Горстка людей
(Роман об утраченной России) - Вяземски Анна - Страница 6
- Предыдущая
- 6/30
- Следующая
— Я сказала, игры окончены! — прикрикнула англичанка.
Эта девушка лет двадцати совсем недавно поступила на службу к Ольге и Леониду. Несмотря на свою молодость и неважный русский язык, она неплохо справлялась с детьми.
Но сегодня случилось неожиданное — вмешалась Наталия:
— Пожалуйста, мисс Люси! Разрешите нам пробежаться наперегонки до липы! А потом они пойдут спать!
— Наперегонки! Наперегонки! — подхватили сестренки.
— Хорошо, только один раз, — сдалась мисс Люси. — Станьте в ряд, а я дам сигнал.
Услышав сигнал, Дафна сорвалась с места и понеслась стрелой. Она бежала, высоко и ритмично вскидывая ноги, словно не касаясь земли. Уверенная в своем превосходстве, Дафна уже предвкушала победу.

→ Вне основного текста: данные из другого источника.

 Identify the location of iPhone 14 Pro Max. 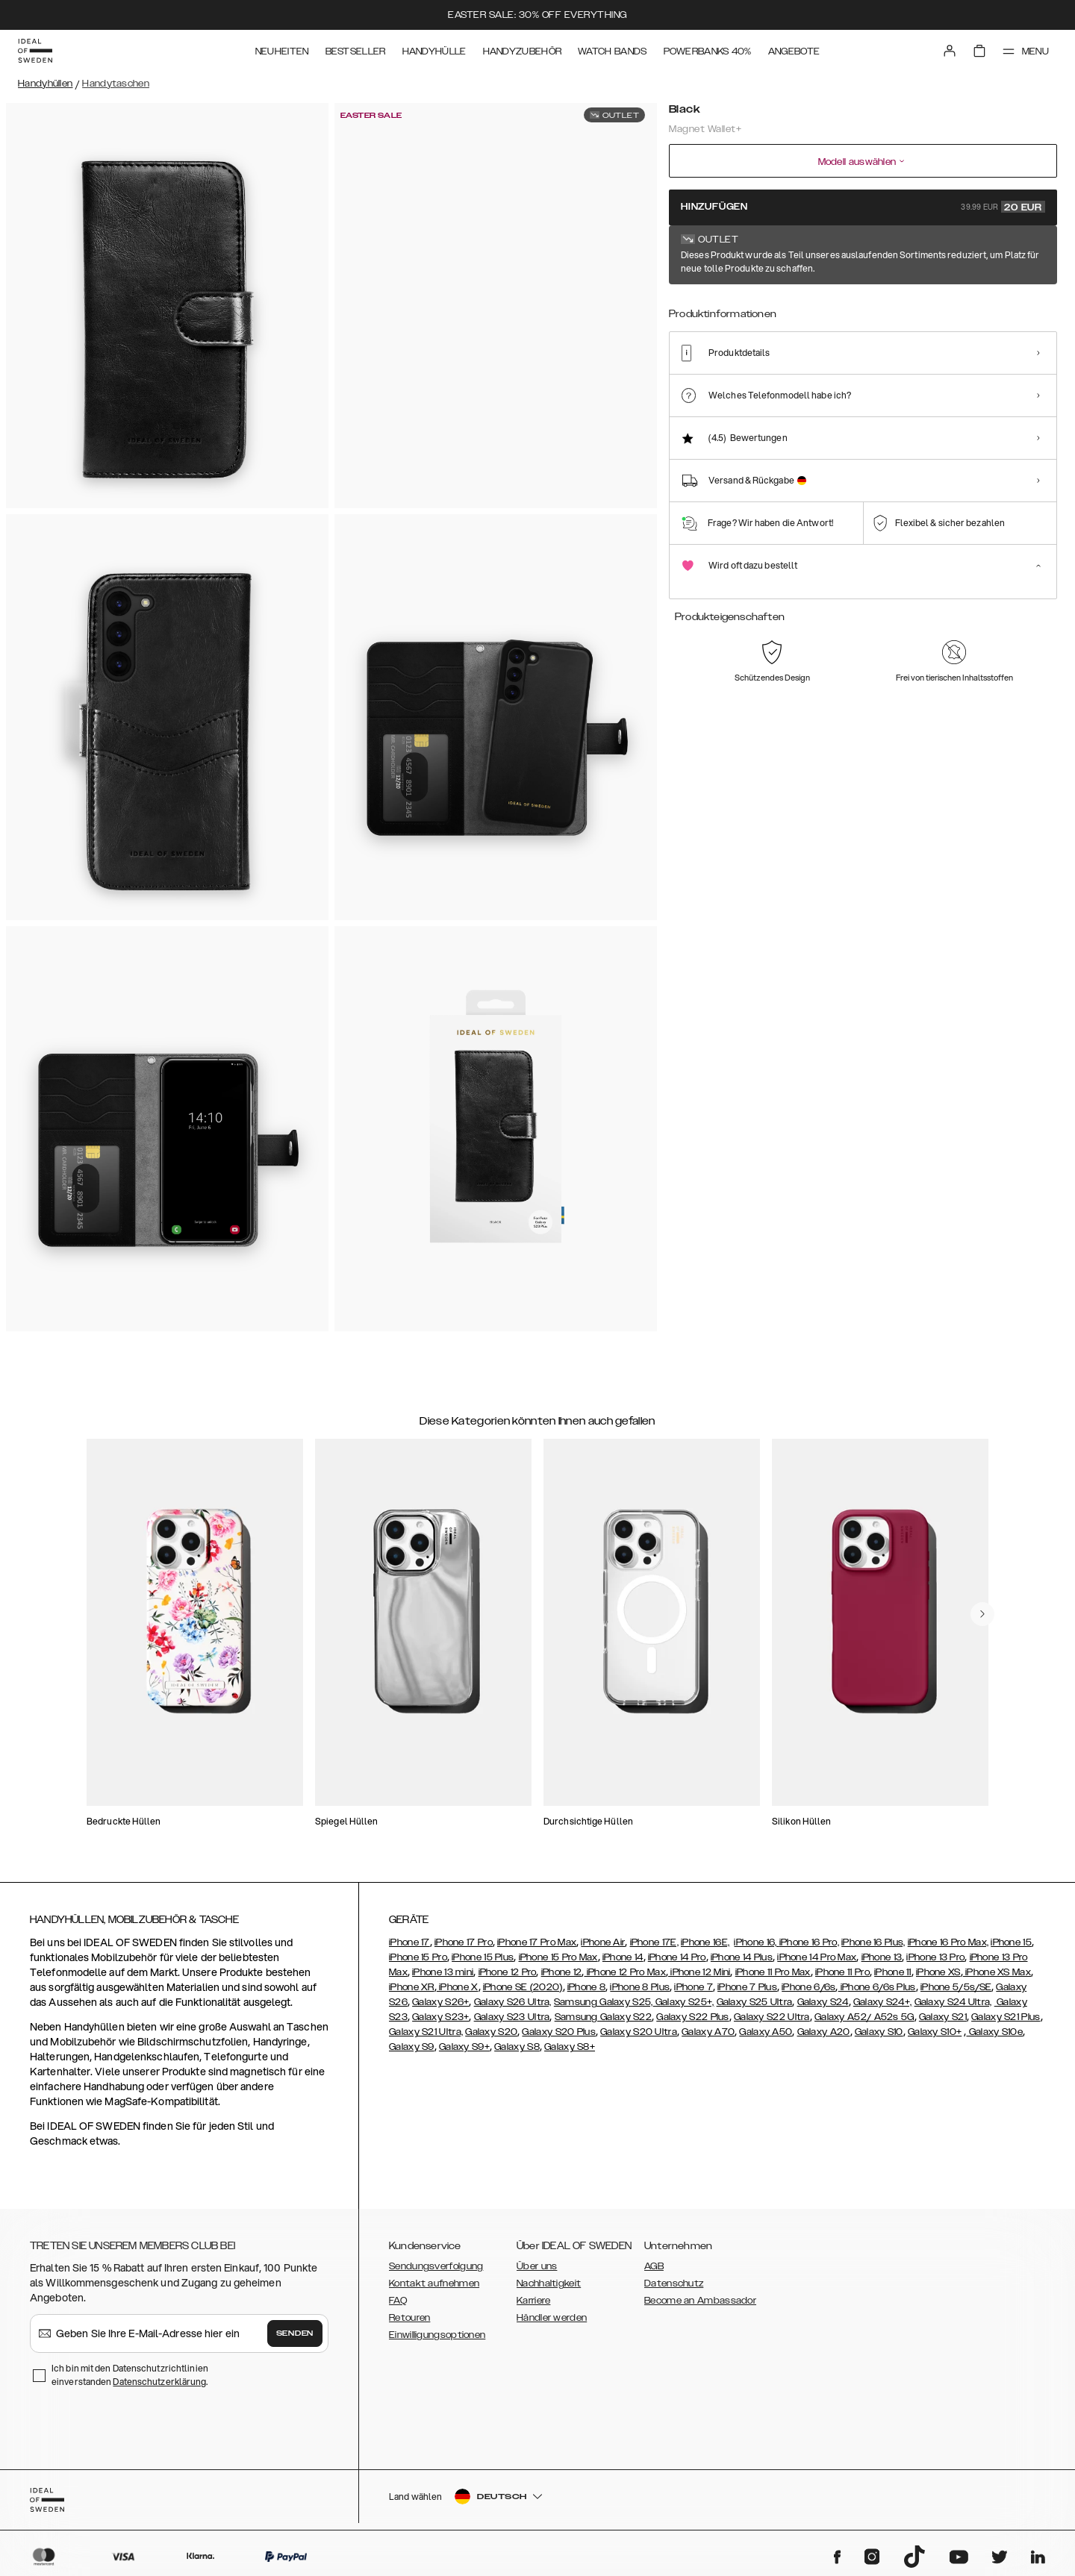 (816, 1957).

Яростный вопль девочки слился с победным кличем Наталии, когда та перегнала ее у самой липы и первой коснулась ствола. Дафна накинулась на нее и замолотила сжатыми кулачками по груди и животу. Наталия уворачивалась как могла:
— Перестань, мне щекотно!
Ее смех еще пуще разозлил Дафну:
— Это нечестно! Нечестно! Ты большая, должна была мне уступить!
Она даже расплакалась от обиды и разочарования. Подоспевшая мисс Люси оттащила свою воспитанницу и по-английски напомнила ей, что надо уметь проигрывать, если хочешь быть «а good sport».
Наталия прислонилась к липе, переводя дыхание:
— Нет, вы видели? Я ведь не обогнала ее сразу, хотя могла, я дала ей фору! И все равно победила!
— Не считается! Нечестно! — не унималась Дафна.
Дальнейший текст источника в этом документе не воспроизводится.